Generation Misery

Patrick Koske-McBride
9 min readMay 23, 2021

--

A friend of mine recently wrote that the Millennials — my generation — seemed burnt-out and, even though some of us were meeting some of the traditional check-points of a successful life — marriage or stable relationship, kids, stable career, etc. they were the rarity. And those of us capable of those achievements seemed a little hesitant to go after them.

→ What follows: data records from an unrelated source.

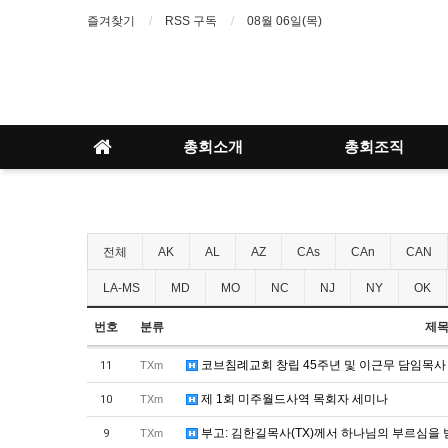
즐겨찾기
RSS 구독
08월 06일(목)
총회소개
총회조직
전체
AK
AL
AZ
CAs
CAn
CAN
LA-MS
MD
MO
NC
NJ
NY
OK
번호
분류
제
코브침례교회 창립 45주년 및 이근무 담임목
11
TXm
제 1회 미주월드사역 목회자 세미나
10
TXm
부고: 김한길목사(TX)께서 하나님의 부르심을
9
TXm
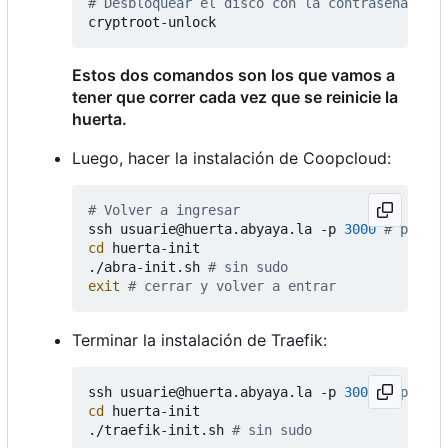
# Desbloquear el disco con la contraseña de c
Estos dos comandos son los que vamos a
tener que correr cada vez que se reinicie la
huerta.
Luego, hacer la instalación de Coopcloud:
# Volver a ingresar
ssh usuarie@huerta.abyaya.la -p 
3000
# puerto
cd
 huerta-init

./abra-init.sh 
# sin sudo
exit
# cerrar y volver a entrar
Terminar la instalación de Traefik:
ssh usuarie@huerta.abyaya.la -p 
3000
# puerto
cd
 huerta-init

./traefik-init.sh 
# sin sudo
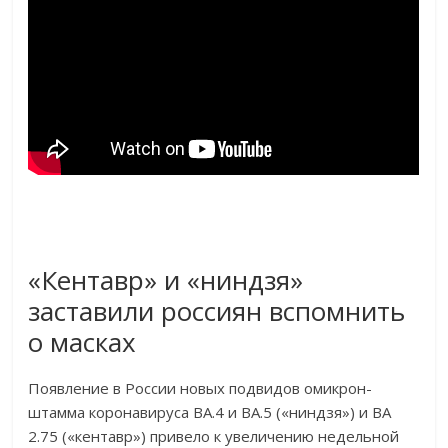
«Кентавр» и «ниндзя»
заставили россиян вспомнить
о масках
Появление в России новых подвидов омикрон-
штамма коронавируса ВА.4 и ВА.5 («ниндзя») и ВА
2.75 («кентавр») привело к увеличению недельной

I could only point out that our generation has seen the sort of severe trauma and impoverishment that we associate with feudal peasants, and no one’s wondering why those lazy French peasants were underachievers (Marie Antoinette did, but I believe she lived to regret her judgments). If you went to a physician because you felt fatigued and had joint pain all the time (non-specific symptoms), there’s a specific script most physicians use to figure out what to do next (most-likely, a scan, possibly a prescription, maybe a referral). However, if you casually mentioned to your GP that you’d recently survived a sexual assault, came from a hyper-abusive family, and had divorced your spouse; that initial script is going to be jettisoned rapidly — there’s no point discussing a sedative if you need a series of sedatives, antidepressants, and years of psychiatric therapy. I’ll admit that my metaphor is tinged by my experiences as a cancer patient (we all have a ton of stories about going in with a severe flu and staying three months because it was leukemia)(that actually happened to a friend of mine), but, let’s go through a sort of greatest-hits version of all the once-in-a-lifetime events that have happened in my generations’ lifetime.

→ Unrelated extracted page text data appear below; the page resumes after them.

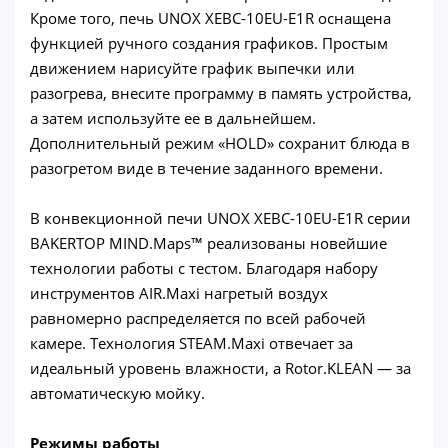
Кроме того, печь UNOX XEBC-10EU-E1R оснащена
функцией ручного создания графиков. Простым
движением нарисуйте график выпечки или
разогрева, внесите программу в память устройства,
а затем используйте ее в дальнейшем.
Дополнительный режим «HOLD» сохранит блюда в
разогретом виде в течение заданного времени.
В конвекционной печи UNOX XEBC-10EU-E1R серии
BAKERTOP MIND.Maps™ реализованы новейшие
технологии работы с тестом. Благодаря набору
инструментов AIR.Maxi нагретый воздух
равномерно распределяется по всей рабочей
камере. Технология STEAM.Maxi отвечает за
идеальный уровень влажности, а Rotor.KLEAN — за
автоматическую мойку.
Режимы работы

Let’s start with some basic ones we all remember. First, in 1980, there was a global economic recession. That was when the oldest of us were born. Then, in 1987, we hit Black Monday (this is on top of the ongoing savings-and-loan crises and scandals that occurred from the 1980s throughout the 90's). In 1990, we got the first Gulf War, which, apparently, never really ended. In the 80’s and 90’s, American industry went out for a pack of cigarettes and never came back. I realize I’m simplifying it, but getting a decent hourly job on an assembly line was absolutely not a financial reality for me or any of my peers. I’m not going to bash those jobs, but it’s easy to take bold career or family risks if you know that the worst-case economic outcome is that you’ll go back to the factory for a year or two to keep your benefits and shore-up your savings. My generation gets to look forward to flipping burgers and starving to death if our burgeoning music career doesn’t work out. Of course we’re less-inclined to take risks than previous generations; we starve to death if we screw up, we don’t get set back a few years in our ambitions.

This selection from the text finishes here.